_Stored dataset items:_
- - - - -

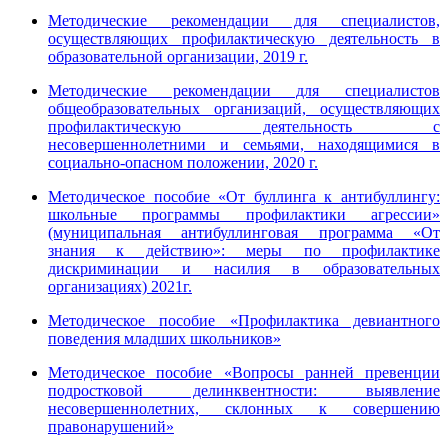
Методические рекомендации для специалистов,
осуществляющих профилактическую деятельность в
образовательной организации, 2019 г.
Методические рекомендации для специалистов
общеобразовательных организаций, осуществляющих
профилактическую деятельность с
несовершеннолетними и семьями, находящимися в
социально-опасном положении, 2020 г.
Методическое пособие «От буллинга к антибуллингу:
школьные программы профилактики агрессии»
(муниципальная антибуллинговая программа «От
знания к действию»: меры по профилактике
дискриминации и насилия в образовательных
организациях) 2021г.
Методическое пособие «Профилактика девиантного
поведения младших школьников»
Методическое пособие «Вопросы ранней превенции
подростковой делинквентности: выявление
несовершеннолетних, склонных к совершению
правонарушений»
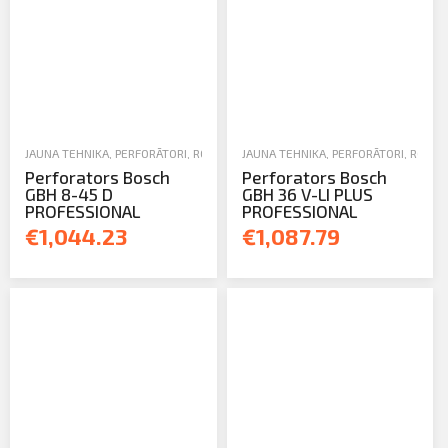
JAUNA TEHNIKA
,
PERFORĀTORI
,
ROKAS UN ELEKTROINSTRUMENTI
JAUNA TEHNIKA
,
PERFORĀTORI
,
ROKAS
Perforators Bosch
Perforators Bosch
GBH 8-45 D
GBH 36 V-LI PLUS
PROFESSIONAL
PROFESSIONAL
€1,044.23
€1,087.79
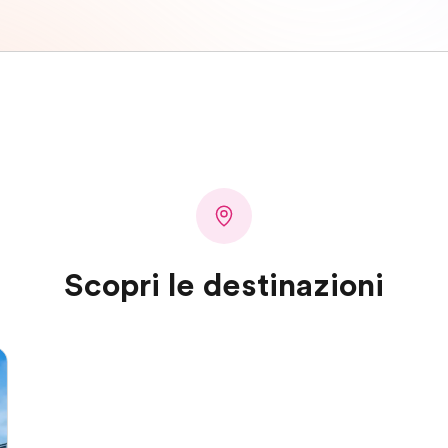
Scopri le destinazioni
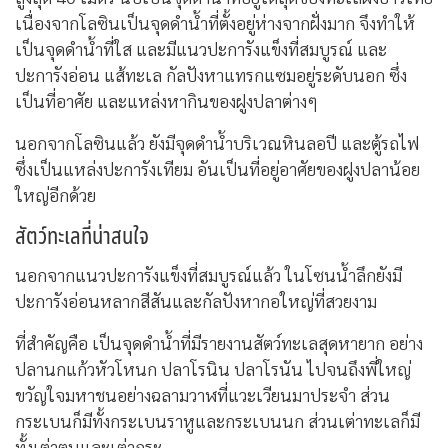
เนื่องจากโลซินเป็นจุดดำน้ำที่ตั้งอยู่ห่างจากฝั่งมาก จึงทำให้
เป็นจุดดำน้ำที่ใส และมีแนวปะการังแข็งที่สมบูรณ์ และ
ปะการังอ่อน แส้ทะเล กัลปังหาแทรกแซมอยู่ระดับนอก ซึ่ง
เป็นที่อาศัย และแหล่งหากินของฝูงปลาต่างๆ
นอกจากโลซินแล้ว ยังมีจุดดำน้ำบริเวณหินลอปี และตู้รถไฟ
ซึ่งเป็นแหล่งปะการังเทียม อันเป็นที่อยู่อาศัยของฝูงปลาน้อย
ใหญ่อีกด้วย
สัตว์ทะเลที่น่าสนใจ
นอกจากแนวปะการังแข็งที่สมบูรณ์แล้ว ในโซนน้ำลึกยังมี
ปะการังอ่อนหลากสีสันและกัลปังหากอใหญ่ที่สวยงาม
ที่สำคัญคือ เป็นจุดดำน้ำที่มีรายงานสัตว์ทะเลสุดหายาก อย่าง
ปลานกแก้วหัวโหนก ปลาโรนิน ปลาโรนัน ไปจนถึงพี่ใหญ่
ขวัญใจมหาชนอย่างฉลามวาฬที่แวะเวียนมาประจำ ส่วน
กระเบนก็มีทั้งกระเบนราหูและกระเบนนก ส่วนเต่าทะเลก็มี
ทั้งเต่าตนุและเต่ากระ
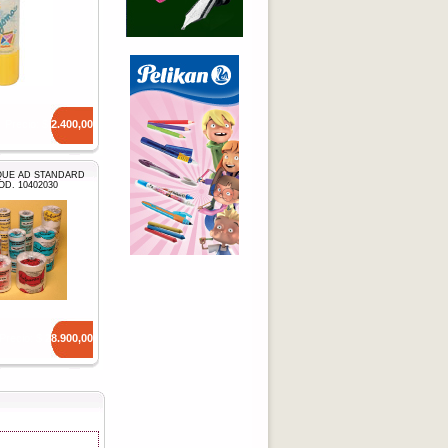
Precio: $
2.400,00
QUE AD STANDARD
OD. 10402030
Precio: $
28.900,00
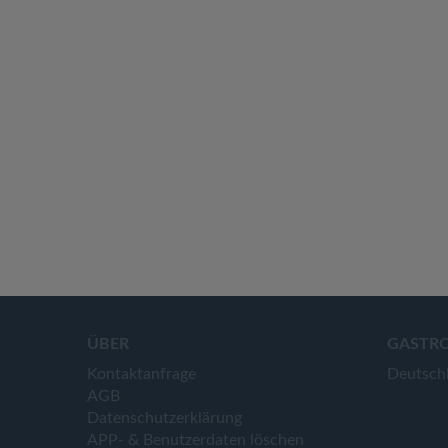
ÜBER
GASTR
Kontaktanfrage
Deutsch
AGB
Datenschutzerklärung
APP- & Benutzerdaten löschen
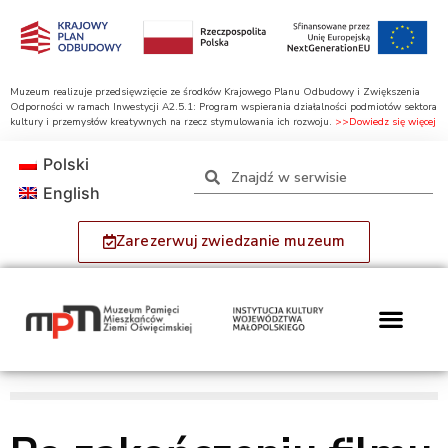
Muzeum realizuje przedsięwzięcie ze środków Krajowego Planu Odbudowy i Zwiększenia
Odporności w ramach Inwestycji A2.5.1: Program wspierania działalności podmiotów sektora
kultury i przemysłów kreatywnych na rzecz stymulowania ich rozwoju.
>>Dowiedz się więcej
Polski
English
Zarezerwuj zwiedzanie muzeum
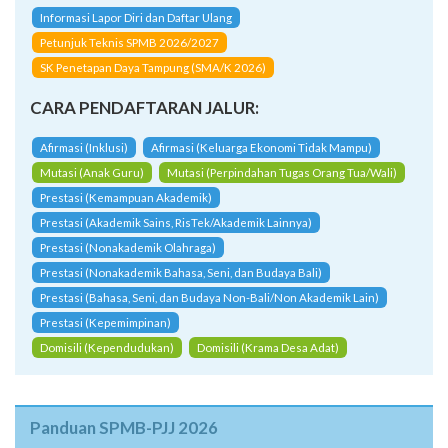
Informasi Lapor Diri dan Daftar Ulang
Petunjuk Teknis SPMB 2026/2027
SK Penetapan Daya Tampung (SMA/K 2026)
CARA PENDAFTARAN JALUR:
Afirmasi (Inklusi)
Afirmasi (Keluarga Ekonomi Tidak Mampu)
Mutasi (Anak Guru)
Mutasi (Perpindahan Tugas Orang Tua/Wali)
Prestasi (Kemampuan Akademik)
Prestasi (Akademik Sains, RisTek/Akademik Lainnya)
Prestasi (Nonakademik Olahraga)
Prestasi (Nonakademik Bahasa, Seni, dan Budaya Bali)
Prestasi (Bahasa, Seni, dan Budaya Non-Bali/Non Akademik Lain)
Prestasi (Kepemimpinan)
Domisili (Kependudukan)
Domisili (Krama Desa Adat)
Panduan SPMB-PJJ 2026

- - - - -

_Task brief:_ Beginning at the line that contains "OD. 10402030", give the remaining lines of the records again exactly, through the last one. Leave out pictures.

_Problem solution:_
OD. 10402030
Precio: $
28.900,00
ÜBER
GASTR
Kontaktanfrage
Deutsch
AGB
Datenschutzerklärung
APP- & Benutzerdaten löschen
Muzeum realizuje przedsięwzięcie ze środków Krajowego Planu Odbudowy i Zwiększenia
Odporności w ramach Inwestycji A2.5.1: Program wspierania działalności podmiotów sektora
kultury i przemysłów kreatywnych na rzecz stymulowania ich rozwoju.
>>Dowiedz się więcej
Polski
English
Zarezerwuj zwiedzanie muzeum
Informasi Lapor Diri dan Daftar Ulang
Petunjuk Teknis SPMB 2026/2027
SK Penetapan Daya Tampung (SMA/K 2026)
CARA PENDAFTARAN JALUR:
Afirmasi (Inklusi)
Afirmasi (Keluarga Ekonomi Tidak Mampu)
Mutasi (Anak Guru)
Mutasi (Perpindahan Tugas Orang Tua/Wali)
Prestasi (Kemampuan Akademik)
Prestasi (Akademik Sains, RisTek/Akademik Lainnya)
Prestasi (Nonakademik Olahraga)
Prestasi (Nonakademik Bahasa, Seni, dan Budaya Bali)
Prestasi (Bahasa, Seni, dan Budaya Non-Bali/Non Akademik Lain)
Prestasi (Kepemimpinan)
Domisili (Kependudukan)
Domisili (Krama Desa Adat)
Panduan SPMB-PJJ 2026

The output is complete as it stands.